Eragon (Inheritance #1) by Christopher Paolini

One boy...
One dragon...
A world of adventure.

When young Eragon finds a polished blue stone in the forest, he thinks it is the lucky discovery of a poor farm boy; perhaps it will buy his adopted family meat for the winter. But when the stone brings a dragon hatchling, Eragon realizes he has stumbled upon a legacy nearly as old as the Empire itself. Overnight his simple life is shattered, and he is thrust into a perilous new world of inescapable destiny, magical forces, and powerful people. With only an ancient sword and the instruction of an old, mysterious, hermit storyteller for guidance, Eragon and the fledgling dragon must navigate the dangerous terrain and dark enemies of an Empire ruled by a Emperor whose evil and power knows no bounds. Can Eragon take up the mantle of the legendary Dragon Riders? The fate of the Empire may rest in his hands….

I first read this book the summer before I went into fifth grade.  Was it really that long ago?  Wow.  Of course, I fell in love.  And since then, I've read this book a few times since.  I don't have an exact count, but I'd put it around...erm, a...high number.  We'll just leave it there.  (This is a reread, in case you haven't noticed.  That's why I'm not doing my normal review style.)

I have to admit, though, it had been awhile since I had read it last.  I wanted to have an Eragon Marathon and read all the books before the final one came out, but I was a bit nervous.  I hadn't read the series since I started looking deeper into books and doing my reviews and all that.  I was a bit afraid it wouldn't be as good as I remembered.

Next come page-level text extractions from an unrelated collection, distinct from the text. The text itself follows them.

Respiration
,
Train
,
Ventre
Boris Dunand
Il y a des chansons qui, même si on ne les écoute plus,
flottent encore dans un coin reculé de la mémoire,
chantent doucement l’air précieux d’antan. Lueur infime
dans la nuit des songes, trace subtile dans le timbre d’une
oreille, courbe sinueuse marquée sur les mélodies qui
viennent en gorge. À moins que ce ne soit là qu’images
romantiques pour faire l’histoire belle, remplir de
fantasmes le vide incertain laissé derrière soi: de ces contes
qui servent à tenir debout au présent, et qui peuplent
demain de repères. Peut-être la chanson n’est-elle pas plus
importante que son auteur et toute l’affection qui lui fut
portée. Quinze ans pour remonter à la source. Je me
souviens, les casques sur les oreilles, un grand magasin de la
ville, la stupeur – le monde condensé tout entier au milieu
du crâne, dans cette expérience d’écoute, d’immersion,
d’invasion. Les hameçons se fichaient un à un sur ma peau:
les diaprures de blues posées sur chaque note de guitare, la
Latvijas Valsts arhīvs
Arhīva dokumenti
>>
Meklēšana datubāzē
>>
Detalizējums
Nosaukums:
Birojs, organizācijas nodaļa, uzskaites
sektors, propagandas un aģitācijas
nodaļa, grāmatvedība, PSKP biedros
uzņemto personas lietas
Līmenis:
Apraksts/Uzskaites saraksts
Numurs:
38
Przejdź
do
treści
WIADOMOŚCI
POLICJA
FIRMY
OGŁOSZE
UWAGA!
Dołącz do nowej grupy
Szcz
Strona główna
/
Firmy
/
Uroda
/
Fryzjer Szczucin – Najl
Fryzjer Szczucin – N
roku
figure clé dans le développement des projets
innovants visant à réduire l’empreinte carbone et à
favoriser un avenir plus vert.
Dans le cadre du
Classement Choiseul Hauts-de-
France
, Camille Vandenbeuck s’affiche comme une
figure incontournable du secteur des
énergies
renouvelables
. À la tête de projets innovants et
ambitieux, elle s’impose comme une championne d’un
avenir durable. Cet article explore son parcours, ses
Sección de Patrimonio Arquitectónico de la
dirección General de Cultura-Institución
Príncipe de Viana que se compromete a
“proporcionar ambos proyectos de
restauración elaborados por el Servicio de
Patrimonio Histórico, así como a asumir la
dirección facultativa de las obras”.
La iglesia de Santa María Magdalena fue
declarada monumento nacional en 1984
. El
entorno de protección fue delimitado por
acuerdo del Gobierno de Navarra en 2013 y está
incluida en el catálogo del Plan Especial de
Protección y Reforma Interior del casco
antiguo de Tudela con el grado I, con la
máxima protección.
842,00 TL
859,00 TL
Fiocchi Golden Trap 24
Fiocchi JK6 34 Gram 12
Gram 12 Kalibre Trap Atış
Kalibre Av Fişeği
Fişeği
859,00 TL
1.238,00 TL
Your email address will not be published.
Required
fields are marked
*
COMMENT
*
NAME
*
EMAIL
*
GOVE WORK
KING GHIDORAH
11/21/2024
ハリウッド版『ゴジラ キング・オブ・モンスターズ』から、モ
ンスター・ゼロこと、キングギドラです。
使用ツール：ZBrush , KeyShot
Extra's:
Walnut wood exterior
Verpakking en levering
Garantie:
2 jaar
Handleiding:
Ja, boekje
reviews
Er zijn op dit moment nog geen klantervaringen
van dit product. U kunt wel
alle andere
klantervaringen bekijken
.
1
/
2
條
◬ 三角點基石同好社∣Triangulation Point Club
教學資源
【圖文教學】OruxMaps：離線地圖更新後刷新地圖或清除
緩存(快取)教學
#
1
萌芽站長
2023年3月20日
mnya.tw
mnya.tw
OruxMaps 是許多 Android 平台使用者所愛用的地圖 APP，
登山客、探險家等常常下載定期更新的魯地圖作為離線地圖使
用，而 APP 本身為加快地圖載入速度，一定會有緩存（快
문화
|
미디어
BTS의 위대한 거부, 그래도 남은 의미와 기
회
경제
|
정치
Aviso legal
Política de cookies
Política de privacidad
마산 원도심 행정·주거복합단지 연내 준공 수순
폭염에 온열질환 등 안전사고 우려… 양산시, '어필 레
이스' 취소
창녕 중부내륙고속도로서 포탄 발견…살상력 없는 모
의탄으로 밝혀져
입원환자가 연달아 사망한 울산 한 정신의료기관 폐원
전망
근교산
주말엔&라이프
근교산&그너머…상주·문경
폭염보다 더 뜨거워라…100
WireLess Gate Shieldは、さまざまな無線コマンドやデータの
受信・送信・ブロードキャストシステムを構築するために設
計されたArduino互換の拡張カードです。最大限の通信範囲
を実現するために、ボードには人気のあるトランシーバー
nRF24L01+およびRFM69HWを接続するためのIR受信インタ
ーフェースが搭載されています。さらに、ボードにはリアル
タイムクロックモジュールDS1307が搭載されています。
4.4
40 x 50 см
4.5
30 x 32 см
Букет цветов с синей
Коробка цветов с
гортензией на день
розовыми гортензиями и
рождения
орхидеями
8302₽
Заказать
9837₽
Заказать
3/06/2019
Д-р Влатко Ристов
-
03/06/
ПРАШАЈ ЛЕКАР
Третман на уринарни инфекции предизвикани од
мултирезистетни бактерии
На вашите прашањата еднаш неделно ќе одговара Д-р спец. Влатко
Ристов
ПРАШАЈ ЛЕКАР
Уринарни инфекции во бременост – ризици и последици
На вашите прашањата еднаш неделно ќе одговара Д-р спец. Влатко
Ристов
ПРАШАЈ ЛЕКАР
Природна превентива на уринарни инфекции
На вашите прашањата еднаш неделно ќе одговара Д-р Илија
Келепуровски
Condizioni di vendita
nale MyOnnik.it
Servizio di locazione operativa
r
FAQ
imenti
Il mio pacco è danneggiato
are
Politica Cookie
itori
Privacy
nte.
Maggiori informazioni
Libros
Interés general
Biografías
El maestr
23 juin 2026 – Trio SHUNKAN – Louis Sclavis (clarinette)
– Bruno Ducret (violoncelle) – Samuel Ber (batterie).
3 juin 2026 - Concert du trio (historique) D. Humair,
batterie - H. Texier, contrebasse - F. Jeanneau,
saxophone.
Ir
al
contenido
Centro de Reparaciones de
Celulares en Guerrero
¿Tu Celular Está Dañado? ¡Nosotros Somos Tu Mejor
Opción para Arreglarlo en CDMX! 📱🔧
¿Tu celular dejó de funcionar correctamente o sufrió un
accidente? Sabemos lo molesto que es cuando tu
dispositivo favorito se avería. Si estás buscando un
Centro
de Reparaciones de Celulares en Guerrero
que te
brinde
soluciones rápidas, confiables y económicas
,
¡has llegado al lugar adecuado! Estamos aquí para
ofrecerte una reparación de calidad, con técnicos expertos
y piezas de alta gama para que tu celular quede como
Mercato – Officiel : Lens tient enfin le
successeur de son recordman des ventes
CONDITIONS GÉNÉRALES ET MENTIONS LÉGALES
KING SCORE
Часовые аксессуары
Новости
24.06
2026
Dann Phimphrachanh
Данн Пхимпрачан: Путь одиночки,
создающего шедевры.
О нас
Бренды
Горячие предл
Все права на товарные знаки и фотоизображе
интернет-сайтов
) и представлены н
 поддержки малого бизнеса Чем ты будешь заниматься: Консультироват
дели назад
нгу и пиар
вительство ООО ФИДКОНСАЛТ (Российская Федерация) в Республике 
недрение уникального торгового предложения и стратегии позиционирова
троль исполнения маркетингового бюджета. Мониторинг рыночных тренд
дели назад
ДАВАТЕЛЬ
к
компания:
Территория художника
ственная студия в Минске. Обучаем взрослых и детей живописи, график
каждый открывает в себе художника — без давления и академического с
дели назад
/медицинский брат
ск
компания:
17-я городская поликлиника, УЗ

Haha.  I was worried about that?  Wow.  It was every bit as good as I remembered, if not better.

Sometimes you miss things the first time you read a book.  As in, why did I not remember a single thing about a giant slide?  And when you've read the entire series many times, you see things you couldn't have possibly seen the first time through.  Mainly foreshadowing.  There is some fantastic foreshadowing here, people.  Mostly surrounding the Bromsson thing. 

I love this book.  I don't care how much it has in common with Star Wars.  Let me ask you this: Does Star Wars have an equivalent to Angela, Roran, or Orik?  Does Han Solo have a dragon?  No, I didn't think so. 

The setting never fails to draw me in.  It's so intricate, yet so broad and expansive.  I enjoy referring back to the map as the characters travel.  I love the concepts, too, with the dragons and Riders and Ancient Language and...everything. 

The characters, though, are what really drives this book home for me.  They're fantastic.  I even managed to like Eragon this time.  When I was younger, I wasn't a huge fan of the main character himself.  Now that I look back, I think this had to do with the fact that he was fifteen and I was much younger.  Since we're the same age now, I find him much easier to connect to, and to appreciate as a character.  And because we're on the subject of characters....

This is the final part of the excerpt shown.